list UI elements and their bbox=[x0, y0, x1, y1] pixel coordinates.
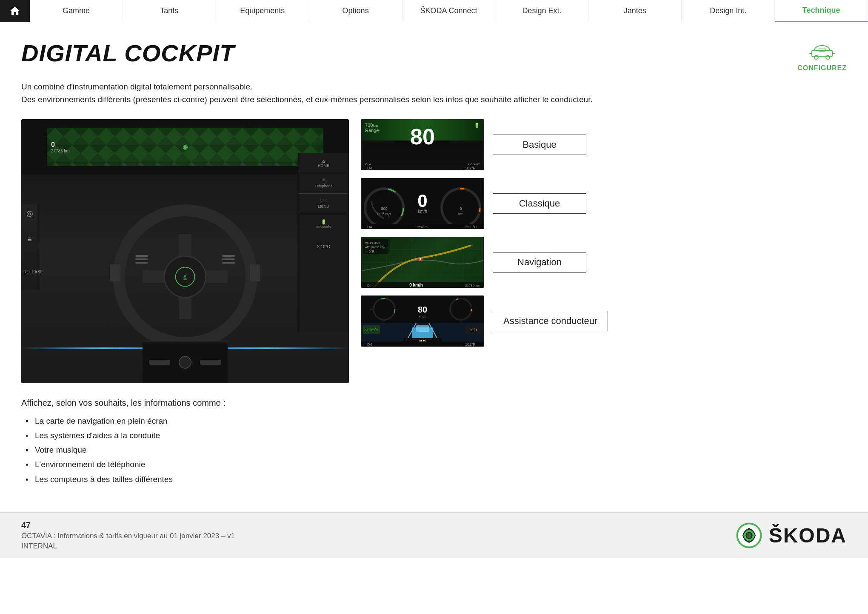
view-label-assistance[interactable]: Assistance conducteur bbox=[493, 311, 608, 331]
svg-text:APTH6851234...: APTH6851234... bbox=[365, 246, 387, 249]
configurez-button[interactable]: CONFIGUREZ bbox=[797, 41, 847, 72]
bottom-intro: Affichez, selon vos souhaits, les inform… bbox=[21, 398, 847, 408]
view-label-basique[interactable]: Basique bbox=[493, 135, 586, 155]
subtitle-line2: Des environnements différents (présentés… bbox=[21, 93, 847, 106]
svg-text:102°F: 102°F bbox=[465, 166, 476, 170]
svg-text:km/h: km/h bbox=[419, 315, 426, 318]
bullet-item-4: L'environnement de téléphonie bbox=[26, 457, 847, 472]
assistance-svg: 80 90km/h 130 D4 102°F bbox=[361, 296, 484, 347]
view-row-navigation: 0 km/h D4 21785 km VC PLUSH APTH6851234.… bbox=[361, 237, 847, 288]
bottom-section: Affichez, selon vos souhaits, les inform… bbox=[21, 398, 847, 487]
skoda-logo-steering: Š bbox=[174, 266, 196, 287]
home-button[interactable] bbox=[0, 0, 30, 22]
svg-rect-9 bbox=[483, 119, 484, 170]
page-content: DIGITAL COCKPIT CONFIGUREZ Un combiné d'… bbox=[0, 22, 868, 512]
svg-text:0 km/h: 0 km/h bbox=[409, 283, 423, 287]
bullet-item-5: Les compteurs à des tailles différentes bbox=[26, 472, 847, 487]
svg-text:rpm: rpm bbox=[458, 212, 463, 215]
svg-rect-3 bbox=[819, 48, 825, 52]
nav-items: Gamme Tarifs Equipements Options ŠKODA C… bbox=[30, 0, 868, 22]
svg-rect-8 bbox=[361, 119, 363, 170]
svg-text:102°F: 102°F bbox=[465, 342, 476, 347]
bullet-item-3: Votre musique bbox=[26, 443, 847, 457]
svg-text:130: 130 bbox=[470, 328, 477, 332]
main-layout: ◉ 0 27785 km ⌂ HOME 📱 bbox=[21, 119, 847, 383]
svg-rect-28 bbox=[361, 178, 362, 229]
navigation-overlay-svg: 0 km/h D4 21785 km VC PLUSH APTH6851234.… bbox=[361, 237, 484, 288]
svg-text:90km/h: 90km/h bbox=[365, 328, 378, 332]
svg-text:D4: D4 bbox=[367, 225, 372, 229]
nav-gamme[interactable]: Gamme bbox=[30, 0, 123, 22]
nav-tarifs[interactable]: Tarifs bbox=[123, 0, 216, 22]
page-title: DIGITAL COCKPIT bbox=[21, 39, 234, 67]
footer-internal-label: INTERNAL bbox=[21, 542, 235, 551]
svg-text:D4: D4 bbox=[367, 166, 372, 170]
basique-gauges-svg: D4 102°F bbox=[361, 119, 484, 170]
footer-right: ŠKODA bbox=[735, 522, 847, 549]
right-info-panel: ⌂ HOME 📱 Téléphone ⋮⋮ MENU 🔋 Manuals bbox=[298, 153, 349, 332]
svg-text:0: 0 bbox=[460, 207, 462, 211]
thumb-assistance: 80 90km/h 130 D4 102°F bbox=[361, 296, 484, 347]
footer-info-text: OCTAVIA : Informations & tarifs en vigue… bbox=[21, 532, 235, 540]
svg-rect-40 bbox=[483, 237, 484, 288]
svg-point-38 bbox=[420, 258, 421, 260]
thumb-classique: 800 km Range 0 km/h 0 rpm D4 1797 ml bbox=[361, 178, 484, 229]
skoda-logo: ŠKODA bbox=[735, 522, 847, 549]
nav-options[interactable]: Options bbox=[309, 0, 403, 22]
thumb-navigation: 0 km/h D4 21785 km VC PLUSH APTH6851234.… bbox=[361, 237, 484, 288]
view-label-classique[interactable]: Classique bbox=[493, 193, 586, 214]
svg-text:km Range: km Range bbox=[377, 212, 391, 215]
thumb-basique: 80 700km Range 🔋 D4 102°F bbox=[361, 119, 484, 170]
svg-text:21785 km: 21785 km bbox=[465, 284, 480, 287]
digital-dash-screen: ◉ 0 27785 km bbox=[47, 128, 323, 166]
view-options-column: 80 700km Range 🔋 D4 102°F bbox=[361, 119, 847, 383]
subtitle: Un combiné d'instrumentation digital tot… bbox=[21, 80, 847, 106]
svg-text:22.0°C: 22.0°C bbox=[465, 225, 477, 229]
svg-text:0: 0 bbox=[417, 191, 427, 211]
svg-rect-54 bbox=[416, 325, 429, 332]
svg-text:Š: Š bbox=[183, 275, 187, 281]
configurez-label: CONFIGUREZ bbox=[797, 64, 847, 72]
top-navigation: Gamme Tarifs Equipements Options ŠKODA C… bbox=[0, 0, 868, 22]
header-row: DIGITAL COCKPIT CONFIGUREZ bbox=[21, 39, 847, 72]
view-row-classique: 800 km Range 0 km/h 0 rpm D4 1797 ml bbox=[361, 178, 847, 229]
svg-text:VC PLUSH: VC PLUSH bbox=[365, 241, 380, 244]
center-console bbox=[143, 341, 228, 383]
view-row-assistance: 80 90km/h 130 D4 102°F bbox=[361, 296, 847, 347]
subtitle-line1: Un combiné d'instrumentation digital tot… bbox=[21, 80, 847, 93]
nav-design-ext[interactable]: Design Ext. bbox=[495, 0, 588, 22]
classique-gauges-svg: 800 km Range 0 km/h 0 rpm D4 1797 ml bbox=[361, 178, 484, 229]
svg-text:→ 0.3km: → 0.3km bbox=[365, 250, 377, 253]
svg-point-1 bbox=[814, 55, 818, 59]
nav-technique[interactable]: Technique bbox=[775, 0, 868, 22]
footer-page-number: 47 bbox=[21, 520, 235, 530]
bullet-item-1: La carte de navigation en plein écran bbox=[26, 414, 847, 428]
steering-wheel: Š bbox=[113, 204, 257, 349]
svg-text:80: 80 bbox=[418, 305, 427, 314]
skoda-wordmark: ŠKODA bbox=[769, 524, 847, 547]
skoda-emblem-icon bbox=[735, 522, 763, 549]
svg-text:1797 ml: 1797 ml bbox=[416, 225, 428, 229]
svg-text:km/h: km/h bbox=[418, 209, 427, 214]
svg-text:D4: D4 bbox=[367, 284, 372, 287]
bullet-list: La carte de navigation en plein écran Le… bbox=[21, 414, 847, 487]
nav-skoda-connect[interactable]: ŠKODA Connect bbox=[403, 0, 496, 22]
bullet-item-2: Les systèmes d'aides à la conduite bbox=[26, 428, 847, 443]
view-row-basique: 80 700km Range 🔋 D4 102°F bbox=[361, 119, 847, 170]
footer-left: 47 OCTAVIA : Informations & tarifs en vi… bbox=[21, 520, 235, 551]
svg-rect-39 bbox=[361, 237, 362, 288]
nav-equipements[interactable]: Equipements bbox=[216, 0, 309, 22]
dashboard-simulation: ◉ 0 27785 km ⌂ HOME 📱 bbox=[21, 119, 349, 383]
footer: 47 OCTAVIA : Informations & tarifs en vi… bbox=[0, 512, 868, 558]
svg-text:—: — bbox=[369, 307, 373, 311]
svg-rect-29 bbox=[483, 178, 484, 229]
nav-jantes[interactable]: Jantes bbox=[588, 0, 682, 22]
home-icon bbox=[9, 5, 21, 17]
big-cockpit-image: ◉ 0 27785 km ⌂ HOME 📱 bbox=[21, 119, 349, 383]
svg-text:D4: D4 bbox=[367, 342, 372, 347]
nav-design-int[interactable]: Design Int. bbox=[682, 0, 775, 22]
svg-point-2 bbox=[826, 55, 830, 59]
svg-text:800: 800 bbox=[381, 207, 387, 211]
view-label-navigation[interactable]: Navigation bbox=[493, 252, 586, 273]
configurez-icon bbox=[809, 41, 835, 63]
● ● ● ● ● ● ●
Task item: Restate each entry word for word; omit the pictures.

Exercise answer:
list UI elements and their bbox=[x0, y0, x1, y1] pixel coordinates.
view-label-assistance[interactable]: Assistance conducteur bbox=[493, 311, 608, 331]
svg-text:APTH6851234...: APTH6851234... bbox=[365, 246, 387, 249]
configurez-button[interactable]: CONFIGUREZ bbox=[797, 41, 847, 72]
bottom-intro: Affichez, selon vos souhaits, les inform… bbox=[21, 398, 847, 408]
view-label-basique[interactable]: Basique bbox=[493, 135, 586, 155]
subtitle-line2: Des environnements différents (présentés… bbox=[21, 93, 847, 106]
svg-text:102°F: 102°F bbox=[465, 166, 476, 170]
svg-text:km/h: km/h bbox=[419, 315, 426, 318]
bullet-item-4: L'environnement de téléphonie bbox=[26, 457, 847, 472]
assistance-svg: 80 90km/h 130 D4 102°F bbox=[361, 296, 484, 347]
view-row-navigation: 0 km/h D4 21785 km VC PLUSH APTH6851234.… bbox=[361, 237, 847, 288]
bottom-section: Affichez, selon vos souhaits, les inform… bbox=[21, 398, 847, 487]
skoda-logo-steering: Š bbox=[174, 266, 196, 287]
home-button[interactable] bbox=[0, 0, 30, 22]
svg-rect-9 bbox=[483, 119, 484, 170]
page-content: DIGITAL COCKPIT CONFIGUREZ Un combiné d'… bbox=[0, 22, 868, 512]
svg-text:0 km/h: 0 km/h bbox=[409, 283, 423, 287]
bullet-item-5: Les compteurs à des tailles différentes bbox=[26, 472, 847, 487]
svg-text:rpm: rpm bbox=[458, 212, 463, 215]
svg-rect-3 bbox=[819, 48, 825, 52]
nav-items: Gamme Tarifs Equipements Options ŠKODA C… bbox=[30, 0, 868, 22]
svg-rect-8 bbox=[361, 119, 363, 170]
svg-text:102°F: 102°F bbox=[465, 342, 476, 347]
bullet-item-3: Votre musique bbox=[26, 443, 847, 457]
svg-text:130: 130 bbox=[470, 328, 477, 332]
main-layout: ◉ 0 27785 km ⌂ HOME 📱 bbox=[21, 119, 847, 383]
svg-rect-28 bbox=[361, 178, 362, 229]
navigation-overlay-svg: 0 km/h D4 21785 km VC PLUSH APTH6851234.… bbox=[361, 237, 484, 288]
svg-text:90km/h: 90km/h bbox=[365, 328, 378, 332]
svg-text:D4: D4 bbox=[367, 225, 372, 229]
nav-gamme[interactable]: Gamme bbox=[30, 0, 123, 22]
nav-tarifs[interactable]: Tarifs bbox=[123, 0, 216, 22]
page-title: DIGITAL COCKPIT bbox=[21, 39, 234, 67]
footer-internal-label: INTERNAL bbox=[21, 542, 235, 551]
svg-text:D4: D4 bbox=[367, 166, 372, 170]
basique-gauges-svg: D4 102°F bbox=[361, 119, 484, 170]
footer-right: ŠKODA bbox=[735, 522, 847, 549]
right-info-panel: ⌂ HOME 📱 Téléphone ⋮⋮ MENU 🔋 Manuals bbox=[298, 153, 349, 332]
svg-text:0: 0 bbox=[460, 207, 462, 211]
thumb-assistance: 80 90km/h 130 D4 102°F bbox=[361, 296, 484, 347]
footer-info-text: OCTAVIA : Informations & tarifs en vigue… bbox=[21, 532, 235, 540]
svg-rect-40 bbox=[483, 237, 484, 288]
svg-point-38 bbox=[420, 258, 421, 260]
thumb-classique: 800 km Range 0 km/h 0 rpm D4 1797 ml bbox=[361, 178, 484, 229]
skoda-logo: ŠKODA bbox=[735, 522, 847, 549]
nav-options[interactable]: Options bbox=[309, 0, 403, 22]
thumb-navigation: 0 km/h D4 21785 km VC PLUSH APTH6851234.… bbox=[361, 237, 484, 288]
view-label-classique[interactable]: Classique bbox=[493, 193, 586, 214]
svg-text:km Range: km Range bbox=[377, 212, 391, 215]
thumb-basique: 80 700km Range 🔋 D4 102°F bbox=[361, 119, 484, 170]
svg-text:21785 km: 21785 km bbox=[465, 284, 480, 287]
digital-dash-screen: ◉ 0 27785 km bbox=[47, 128, 323, 166]
view-options-column: 80 700km Range 🔋 D4 102°F bbox=[361, 119, 847, 383]
subtitle: Un combiné d'instrumentation digital tot… bbox=[21, 80, 847, 106]
svg-text:22.0°C: 22.0°C bbox=[465, 225, 477, 229]
svg-text:0: 0 bbox=[417, 191, 427, 211]
svg-rect-54 bbox=[416, 325, 429, 332]
svg-text:Š: Š bbox=[183, 275, 187, 281]
configurez-label: CONFIGUREZ bbox=[797, 64, 847, 72]
top-navigation: Gamme Tarifs Equipements Options ŠKODA C… bbox=[0, 0, 868, 22]
header-row: DIGITAL COCKPIT CONFIGUREZ bbox=[21, 39, 847, 72]
view-row-classique: 800 km Range 0 km/h 0 rpm D4 1797 ml bbox=[361, 178, 847, 229]
svg-text:VC PLUSH: VC PLUSH bbox=[365, 241, 380, 244]
center-console bbox=[143, 341, 228, 383]
view-row-assistance: 80 90km/h 130 D4 102°F bbox=[361, 296, 847, 347]
subtitle-line1: Un combiné d'instrumentation digital tot… bbox=[21, 80, 847, 93]
nav-design-ext[interactable]: Design Ext. bbox=[495, 0, 588, 22]
classique-gauges-svg: 800 km Range 0 km/h 0 rpm D4 1797 ml bbox=[361, 178, 484, 229]
svg-text:→ 0.3km: → 0.3km bbox=[365, 250, 377, 253]
svg-point-1 bbox=[814, 55, 818, 59]
nav-technique[interactable]: Technique bbox=[775, 0, 868, 22]
footer-page-number: 47 bbox=[21, 520, 235, 530]
bullet-item-1: La carte de navigation en plein écran bbox=[26, 414, 847, 428]
steering-wheel: Š bbox=[113, 204, 257, 349]
svg-text:80: 80 bbox=[418, 305, 427, 314]
skoda-wordmark: ŠKODA bbox=[769, 524, 847, 547]
skoda-emblem-icon bbox=[735, 522, 763, 549]
svg-text:1797 ml: 1797 ml bbox=[416, 225, 428, 229]
svg-text:km/h: km/h bbox=[418, 209, 427, 214]
svg-text:D4: D4 bbox=[367, 284, 372, 287]
bullet-list: La carte de navigation en plein écran Le… bbox=[21, 414, 847, 487]
nav-skoda-connect[interactable]: ŠKODA Connect bbox=[403, 0, 496, 22]
bullet-item-2: Les systèmes d'aides à la conduite bbox=[26, 428, 847, 443]
view-row-basique: 80 700km Range 🔋 D4 102°F bbox=[361, 119, 847, 170]
footer-left: 47 OCTAVIA : Informations & tarifs en vi… bbox=[21, 520, 235, 551]
svg-rect-39 bbox=[361, 237, 362, 288]
nav-equipements[interactable]: Equipements bbox=[216, 0, 309, 22]
dashboard-simulation: ◉ 0 27785 km ⌂ HOME 📱 bbox=[21, 119, 349, 383]
footer: 47 OCTAVIA : Informations & tarifs en vi… bbox=[0, 512, 868, 558]
svg-text:—: — bbox=[369, 307, 373, 311]
svg-rect-29 bbox=[483, 178, 484, 229]
nav-jantes[interactable]: Jantes bbox=[588, 0, 682, 22]
home-icon bbox=[9, 5, 21, 17]
big-cockpit-image: ◉ 0 27785 km ⌂ HOME 📱 bbox=[21, 119, 349, 383]
svg-text:D4: D4 bbox=[367, 342, 372, 347]
nav-design-int[interactable]: Design Int. bbox=[682, 0, 775, 22]
svg-point-2 bbox=[826, 55, 830, 59]
svg-text:800: 800 bbox=[381, 207, 387, 211]
view-label-navigation[interactable]: Navigation bbox=[493, 252, 586, 273]
configurez-icon bbox=[809, 41, 835, 63]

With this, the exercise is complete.